The reinforcing structure for the column base of the RC columnar structure according to the present invention has the above-described configuration, and a rolled steel plate is wound around the column base of the RC columnar structure. Multiple shear force transmission plates at the protruding end
Projected to be within the REITs, the columnar leg portion constraining the steel pipe so as to surround the winding freshly steel sheet and shear force transmitting plate is placed around and above between the restraining steel pipe and said winding stand steel Concrete is filled and the shearing force transmission plate is buried in the concrete . for that reason,
The compressive side edge stress acting on the column base of the RC columnar structure is reliably transmitted to the concrete via the shear force transmission plate, so that the reinforcement of the column base can be enhanced.

Further, a plurality of holes are provided in the shear force transmitting plate .
And the use of expansive concrete for the concrete,
And the bets restraining effect of the combination, the transmission of shearing force between the adhesive force Re et enhance wound can stand steel and concrete are made reliably for concrete <br/> preparative shear force transmission plate. In addition ,
Due to the restraining effect of the concrete, the transfer of shear force between the concrete and the restrained steel pipe is ensured . These
From further enhanced reinforcement of the columnar leg portion.

[Brief description of the drawings]

FIG. 1A is a perspective view showing a reinforcing structure for a column base of an RC column, and FIG. 1B is a cross-sectional view thereof.

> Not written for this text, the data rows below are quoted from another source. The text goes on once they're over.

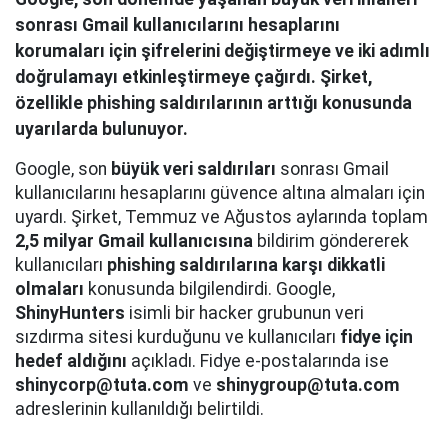
sonrası Gmail kullanıcılarını hesaplarını
korumaları için şifrelerini değiştirmeye ve iki adımlı
doğrulamayı etkinleştirmeye çağırdı. Şirket,
özellikle phishing saldırılarının arttığı konusunda
uyarılarda bulunuyor.
Google, son
büyük veri saldırıları
sonrası Gmail
kullanıcılarını hesaplarını güvence altına almaları için
uyardı. Şirket, Temmuz ve Ağustos aylarında toplam
2,5 milyar Gmail kullanıcısına
bildirim göndererek
kullanıcıları
phishing saldırılarına karşı dikkatli
olmaları
konusunda bilgilendirdi. Google,
ShinyHunters
isimli bir hacker grubunun veri
sızdırma sitesi kurduğunu ve kullanıcıları
fidye için
hedef aldığını
açıkladı. Fidye e-postalarında ise
shinycorp@tuta.com
ve
shinygroup@tuta.com
adreslerinin kullanıldığı belirtildi.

2A is a cross-sectional view showing a reinforcing structure of a column base of an RC column, and FIG. 2B is a vertical cross-sectional view thereof.

[Fig. 3] (a), (b) and (c) show the effect of reinforcing a column base by a rolled steel plate, a rolled steel plate and a restrained steel tube, and a rolled steel plate, a restrained steel tube and a shear force transmission plate, respectively. It is a graph which shows the load-history curve shown.

FIG. 4A is a cross-sectional view showing a reinforcing structure of a column base of an RC column, and FIG. 4B is a longitudinal cross-sectional view thereof.

FIG. 5A is a cross-sectional view showing a reinforcing structure of a column base of an RC column, and FIG. 5B is a longitudinal cross-sectional view thereof.

FIG. 6A is a cross-sectional view showing a reinforcing structure of a column base of an RC column, and FIG. 6B is a longitudinal cross-sectional view thereof.

[Explanation of symbols]

DESCRIPTION OF SYMBOLS 1 ... RC foundation, 2 ... RC column (RC columnar structure), 3 ... Rolled steel plate, 4 ... Restricted steel pipe, 5 ... Concrete, 6 ... Shear force transmission plate.

────────────────────────────────────────────────── (5) References JP-A-9-158127 (JP, A) (58) Fields investigated (Int. Cl. ⁷ , DB name) E04B 1/16 E04C 3/00-3 / 46 E04C 5/00-5/20 E04G 23/02-23/08 E01D 1/00-21/00

Claims (1)

(57) [Claims] 1. A rolled steel plate is wound around a column base of an RC columnar structure, and a plurality of shear force transmitting plates are protruded from a side surface of the rolled steel plate to form a roll around the column base. Install a constrained steel pipe around the steel plate and the shear force transmission plate,
And the take-stand steel sheet and the Ri said shearing force transmission plate by filling concrete between the restraining steel pipe name is embedded in said concrete, said shearing force transmission plate, the projecting end of the inner concrete
And the shearing force transmission plate
Has a plurality of holes, and the concrete expands.
RC characterized by Rukoto Zhang concrete has not been used
Reinforcement structure for column base of columnar structure.